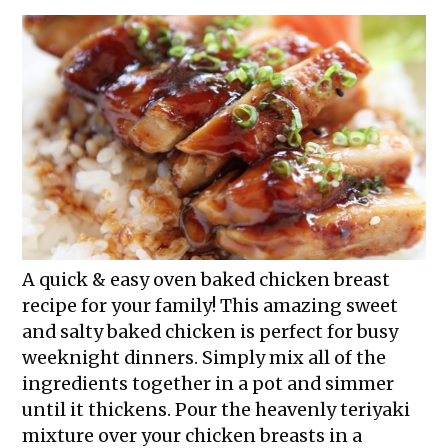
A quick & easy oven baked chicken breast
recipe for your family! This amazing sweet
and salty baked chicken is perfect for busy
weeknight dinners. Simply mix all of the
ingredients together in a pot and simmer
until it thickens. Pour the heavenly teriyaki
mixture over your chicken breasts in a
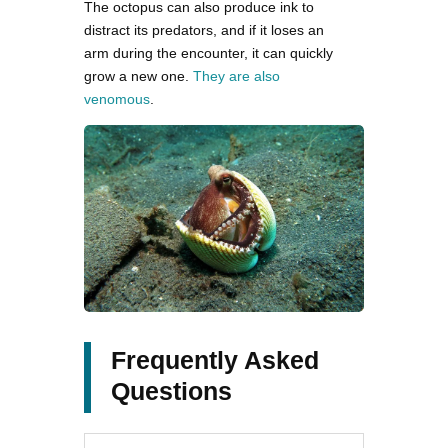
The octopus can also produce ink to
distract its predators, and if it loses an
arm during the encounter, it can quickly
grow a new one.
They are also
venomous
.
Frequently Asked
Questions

==*==

How to complete this task:
Counting only lines that contain "baked", say how many there are in the material above, and add nothing.

Output for this exercise:
2